30 Prozent der Teilnehmerinnen und Teilnehmer geben an, dass sie ihre Forschung nicht komplett ohne Einflüsse durch die Parteiorgane durchführen konnten und entsprechend eine Einflussnahme auf ihre Forschungsarbeit wahrgenommen haben. Der überwiegende Großteil einschließlich Autorinnen und Autoren in den GSW berichtet jedoch von keinem Einfluss der Parteiorgane auf die Durchführung ihrer Forschungsarbeit. Diese Angaben bedürfen einer kritischen Einordnung, denn in der abschließenden Dissemination der Forschungsergebnisse wird von Einschränkungen in einem quantitativ messbaren Ausmaß berichtet, als dass 32 Prozent der Autorinnen und Autoren in geringem bis vollständigem Ausmaß die Aussage treffen, bestimmte Forschungsergebnisse aus politischen Gründen nicht veröffentlicht zu haben (Panel 3); Autorinnen und Autoren in den GSW berichten deutlich häufiger davon (47 Prozent).
Forschungspraktiken
Diese Umfrage stellt einen ersten Schritt dar, um unter schwierigen Bedingungen zu erheben, wie Wissenschaftlerinnen und Wissenschaftler unterschiedlicher Felder ihre Arbeitsbedingungen in Bezug auf Einschränkungen der Wissenschaftsfreiheit in China wahrnehmen. Im Ergebnis zeigt sich, dass sich Wissenschaftlerinnen und Wissenschaftler mit Arbeitserfahrung in China – unabhängig vom Wissenschaftsfeld – der Präsenz von Parteiorganen in chinesischen Universitäten mehrheitlich bewusst sind. Sie berichten nicht nur in den GSW von der Existenz von roten Linien, die ihre Rede- und Forschungsfreiheit beschränken.

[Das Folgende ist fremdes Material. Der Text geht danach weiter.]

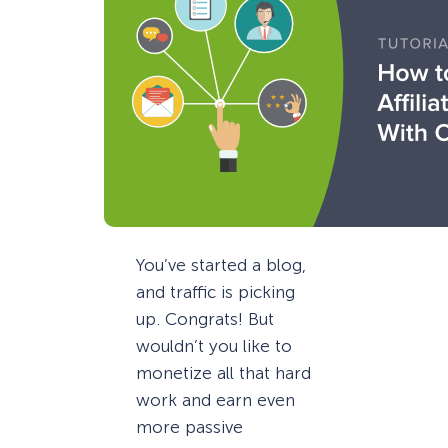
You’ve started a blog,
and traffic is picking
up. Congrats! But
wouldn’t you like to
monetize all that hard
work and earn even
more passive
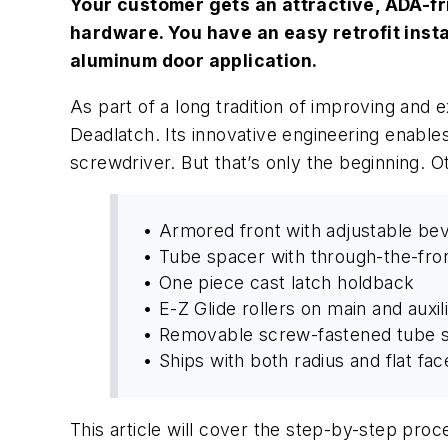
Your customer gets an attractive, ADA-fri
hardware. You have an easy retrofit instal
aluminum door application.
As part of a long tradition of improving and
Deadlatch. Its innovative engineering enables
screwdriver. But that’s only the beginning. O
• Armored front with adjustable bev
• Tube spacer with through-the-fro
• One piece cast latch holdback
• E-Z Glide rollers on main and auxil
• Removable screw-fastened tube s
• Ships with both radius and flat fac
This article will cover the step-by-step pro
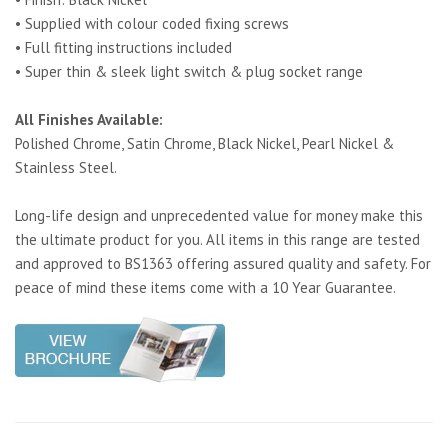
• Supplied with colour coded fixing screws
• Full fitting instructions included
• Super thin & sleek light switch & plug socket range
All Finishes Available:
Polished Chrome, Satin Chrome, Black Nickel, Pearl Nickel &
Stainless Steel.
Long-life design and unprecedented value for money make this
the ultimate product for you. All items in this range are tested
and approved to BS1363 offering assured quality and safety. For
peace of mind these items come with a 10 Year Guarantee.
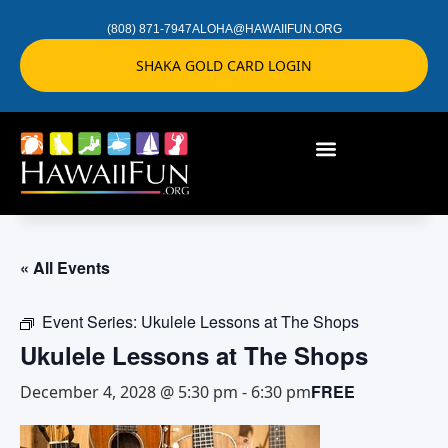
(808) 871-7947
ALOHA@HAWAIIFUN.ORG
SHAKA GOLD CARD LOGIN
« All Events
Event Series:
Ukulele Lessons at The Shops
Ukulele Lessons at The Shops
FREE
December 4, 2028 @ 5:30 pm
-
6:30 pm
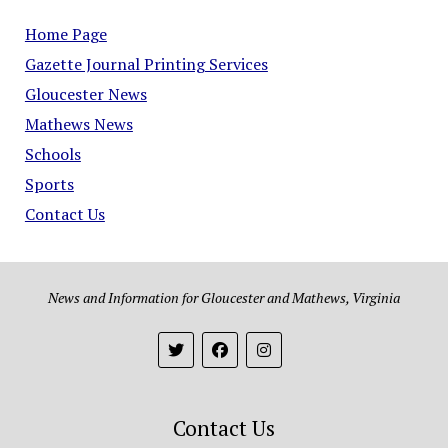
Home Page
Gazette Journal Printing Services
Gloucester News
Mathews News
Schools
Sports
Contact Us
News and Information for Gloucester and Mathews, Virginia
Contact Us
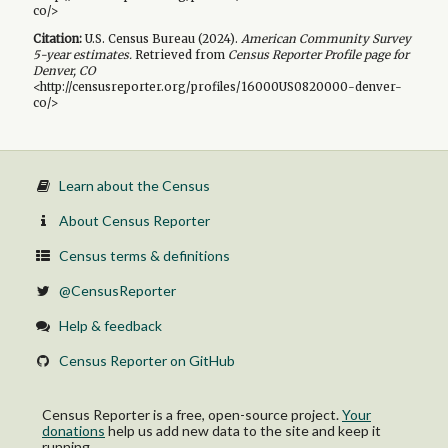
co/>
Citation:
U.S. Census Bureau (
2024
).
American Community Survey
5-year
estimates.
Retrieved from
Census Reporter Profile page for
Denver, CO
<http://censusreporter.org/profiles/16000US0820000-denver-
co/>
Learn about the Census
About Census Reporter
Census terms & definitions
@CensusReporter
Help & feedback
Census Reporter on GitHub
Census Reporter is a free, open-source project.
Your
donations
help us add new data to the site and keep it
running.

Dies scheint sich insbesondere auf die Themenwahl auszuwirken. Gleichzeitig berichten dieselben Personen in geringerem Ausmaß von Auswirkungen auf die Durchführung ihrer Forschung und die Ergebnisdissemination. Dies erscheint folgerichtig, da politisch unerwünschte Forschung im Regelfall vor der Durchführung unterbunden werden kann oder wegen politisch incentivierter Selbstzensur erst gar nicht angestoßen wird. Das Ausmaß dieser Repression unterscheidet sich je nach Fach, lässt sich aber nicht sicher beziffern, da Erhebungen zum Thema Wissenschaftsfreiheit in China nicht ohne Einschränkung durchgeführt werden können.
Hintergrund der Umfrage
Die Umfrage entstand im BMBF-geförderten Projekt "Wissenschaftsfreiheit in der Volksrepublik China" in Zusammenarbeit mit Katrin Kinzelbach, Professorin für Menschenrechtspolitik an der FAU Erlangen-Nürnberg, und Stephan Stahlschmidt, Kommissarischer Abteilungsleiter am DZHW.